KR20180092593A - High-frequency induction heating system for automotive hood panel sealer bonding - Google Patents

Abstract

The present invention relates to a high-frequency induction heating system for sealer bonding of a vehicle′s hood which hardens a sealer applied between the outer and inner panels when manufacturing a vehicle hood. The high-frequency induction heating system for sealer bonding of a vehicle hood hardens a sealer applied to a hemming portion of the outer and inner panels of a vehicle hood, and comprises: a heating coil to heat the hemming portion; a high frequency generation unit to supply an alternating current to the heating coil; a transport unit to move the heating coil; a temperature sensor to measure the temperature of the hemming portion; a distance measurement sensor to measure the distance between the hemming portion and the heating coil; and a control unit to control the degree of movement of the transport unit in accordance with the distance measured by the distance measurement sensor, and control the output of the alternating current supplied by the high frequency generation unit in accordance with the temperature measured by the temperature sensor.

Description

BACKGROUND OF THE INVENTION 1. Field of the Invention [0001] The present invention relates to a high frequency induction heating system for sealing a hood of a vehicle,

BACKGROUND OF THE INVENTION 1. Field of the Invention The present invention relates to a high frequency induction heating system for sealing a vehicle hood, and more particularly, to a high frequency induction heating system for sealing a hood of a vehicle, in which a sealer applied between an outer panel and an inner panel, To a high frequency induction heating system.

A hood and a door of a vehicle are components to be opened and closed, and have a structure in which two panels (an outer panel and an inner panel) are bonded to each other.

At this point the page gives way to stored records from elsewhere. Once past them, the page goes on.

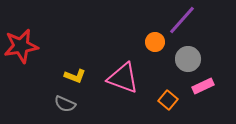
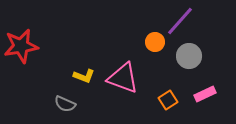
purple line: moved 2 px left, 1 px down
gray circle: moved 1 px right, 3 px up
yellow L-shape: moved 9 px right
pink rectangle: moved 2 px right, 8 px down
orange square: rotated 18 degrees clockwise
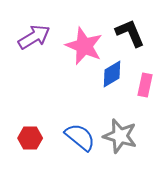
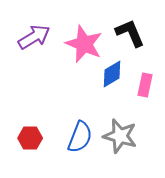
pink star: moved 2 px up
blue semicircle: rotated 72 degrees clockwise
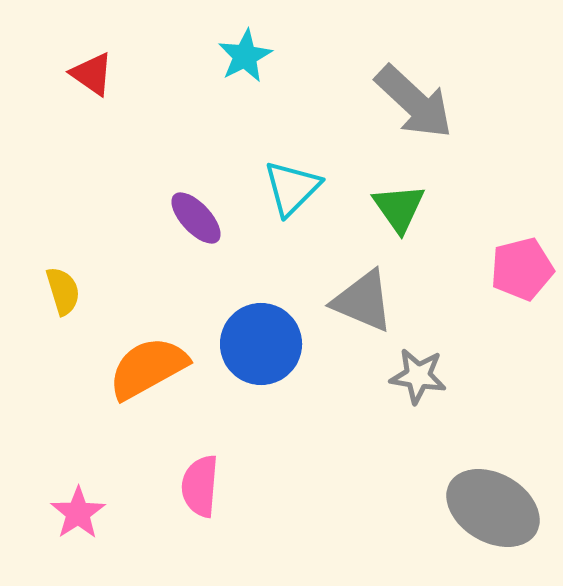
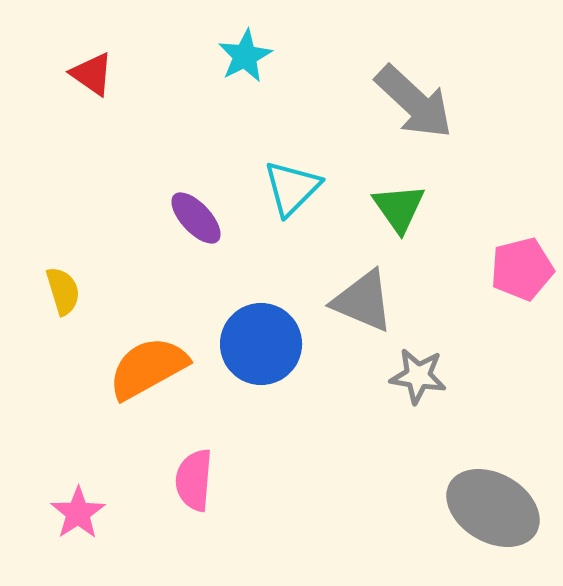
pink semicircle: moved 6 px left, 6 px up
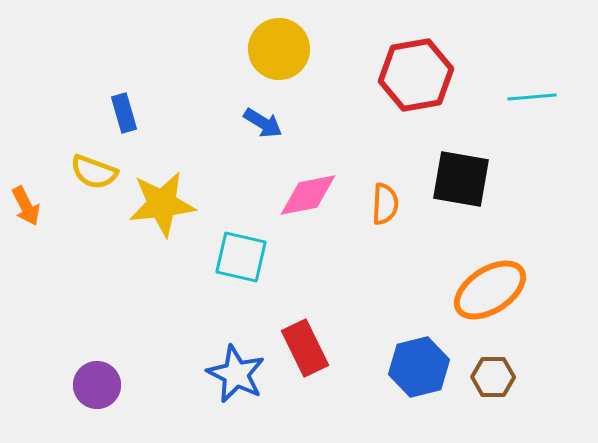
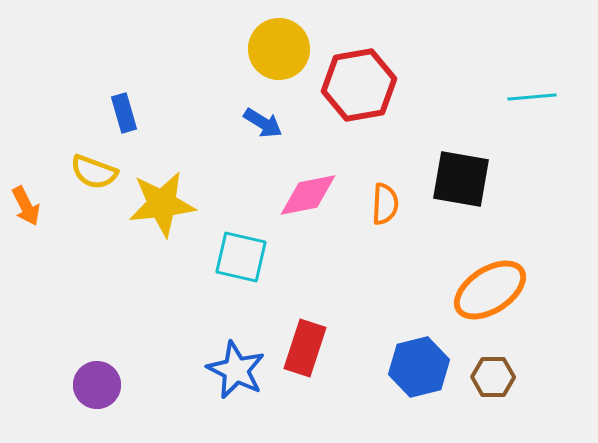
red hexagon: moved 57 px left, 10 px down
red rectangle: rotated 44 degrees clockwise
blue star: moved 4 px up
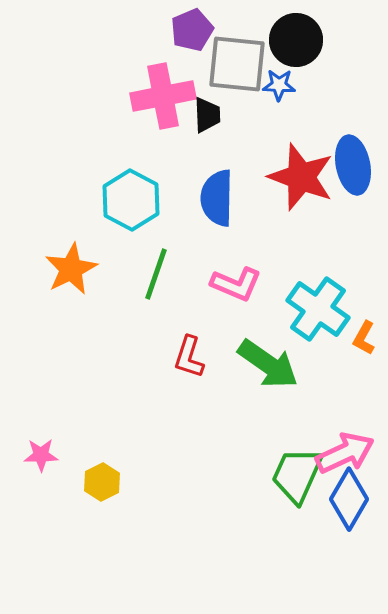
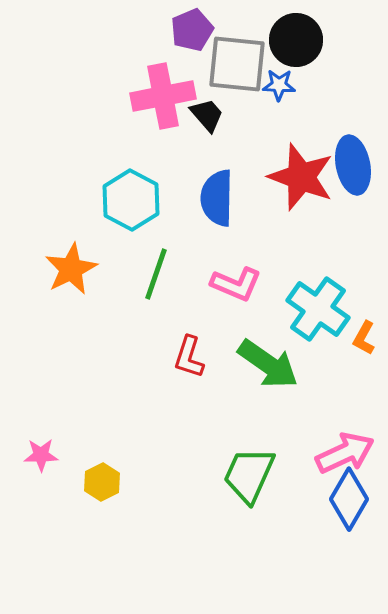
black trapezoid: rotated 39 degrees counterclockwise
green trapezoid: moved 48 px left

Conventionally, an adhesive sealer 30 is applied between an outer panel 10 and an inner panel 20 as shown in FIG. 1, and then an edge of the outer panel 10 is bent The outer panel 10 and the inner panel 20 are joined. In addition, by heating the hemming region using the high frequency induction heating coil 40 connected to the heater main body (not shown), the adhesive sheet 30 is hardened so that the outer panel 10 and the inner panel 20 are firmly fixed .

However, in the case of a conventional high frequency induction heating apparatus, there is a problem in that the heating temperature varies greatly depending on the distance from the heating object. That is, in a conventional high frequency induction heater, a heating temperature difference of several hundred degrees (° C) or more is observed even in a distance of only a few millimeters (mm). In the case of a vehicle panel having a size of 500 × 300 mm or more in most cases, There is a problem that it is difficult to keep the heating temperature constant due to a distance error between the panel and the induction heating coil.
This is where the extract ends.